How to Design a Rate Limiter — System Design Interview [2026]

Q: What is the simplest rate limiting algorithm?

Fixed window counter — count requests per minute window, reset at window boundary. Increment a counter for each request; reject when it exceeds the limit. Fast (O(1) Redis INCR) but allows bursts at window edges: a user could make 100 requests in the last second of window 1 and 100 in the first second of window 2 — 200 requests in 2 seconds against a stated 100/minute limit.

Q: What is the token bucket algorithm?

Tokens are added to a bucket at a fixed rate R tokens per second, up to a maximum burst capacity B. Each request consumes one token. If the bucket is empty, the request is rejected. Allows bursts up to B requests, then smoothly enforces rate R. Used by AWS API Gateway, Stripe, and most cloud API gateways.
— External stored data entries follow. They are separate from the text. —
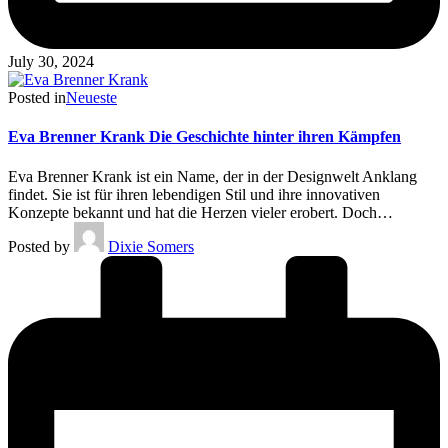
July 30, 2024
Posted in
Neueste
Eva Brenner Krank Die Geschichte hinter ihren Kämpfen
Eva Brenner Krank ist ein Name, der in der Designwelt Anklang
findet. Sie ist für ihren lebendigen Stil und ihre innovativen
Konzepte bekannt und hat die Herzen vieler erobert. Doch…
Posted by
Dixie Somers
Best when you want to allow occasional bursts while enforcing an average rate.

Q: What is sliding window log rate limiting?

Store the timestamp of each request in a sorted set. To check a new request, count timestamps within the last 60 seconds. Most accurate — no edge-burst problem. Downside: memory usage is proportional to request count (each request stores a timestamp). For 1000 requests/minute per user, this is manageable; for millions of users it requires per-user sorted sets.

Q: How do you implement distributed rate limiting?

Use Redis as a shared counter store — all instances of your service check the same Redis key. A single Redis Lua script atomically increments the counter and returns whether the limit is exceeded. Lua scripts run atomically in Redis, preventing race conditions between the check and increment steps. Redis cluster handles horizontal scaling.

Q: Where do you store rate limit state?

Redis is the standard choice: sub-millisecond latency, supports TTL for automatic window expiry, atomic operations via Lua scripts, and Redis Cluster for horizontal scaling. Memcached is an alternative for simple counters. Avoid the application database for rate limiting — DB round-trips add too much latency to every request.

Q: How do you handle rate limit response headers?

Return standard headers: X-RateLimit-Limit (max requests per window), X-RateLimit-Remaining (requests left in current window), X-RateLimit-Reset (Unix timestamp when window resets), Retry-After (seconds to wait, returned with 429 responses). These allow clients to implement backoff and display sensible error messages to end users.

1. Why Rate Limiting Matters

Without rate limiting, a single misbehaving client can exhaust your server resources, degrade service for legitimate users, or run up your cloud bill. Rate limiting serves several purposes:

DoS / abuse prevention: Limit automated scraping, credential stuffing, or intentional flooding.
Fair usage: Prevent one tenant from starving others in a multi-tenant system.
Cost control: API calls to downstream services (LLMs, payment processors) cost money — cap usage per customer tier.
SLA enforcement: Protect backend services from receiving more load than they can handle.

2. Requirements

Functional Requirements

Allow at most N requests per user per time window (e.g. 1000 req/min)
Support multiple granularities: per user, per IP, per API key, per endpoint
Return 429 Too Many Requests when limit exceeded
Return rate limit headers on every response
Support tiered limits (free: 100/min, pro: 1000/min, enterprise: 10000/min)

Non-Functional Requirements

Add <2ms overhead to each request
Work correctly across multiple API server instances (distributed)
Highly available — rate limiter failure should not block requests (fail open or fail closed, configurable)
Handle 100,000 requests/second across the cluster

3. Algorithm Comparison

Five algorithms are commonly discussed. Understanding their trade-offs is the most important part of this design.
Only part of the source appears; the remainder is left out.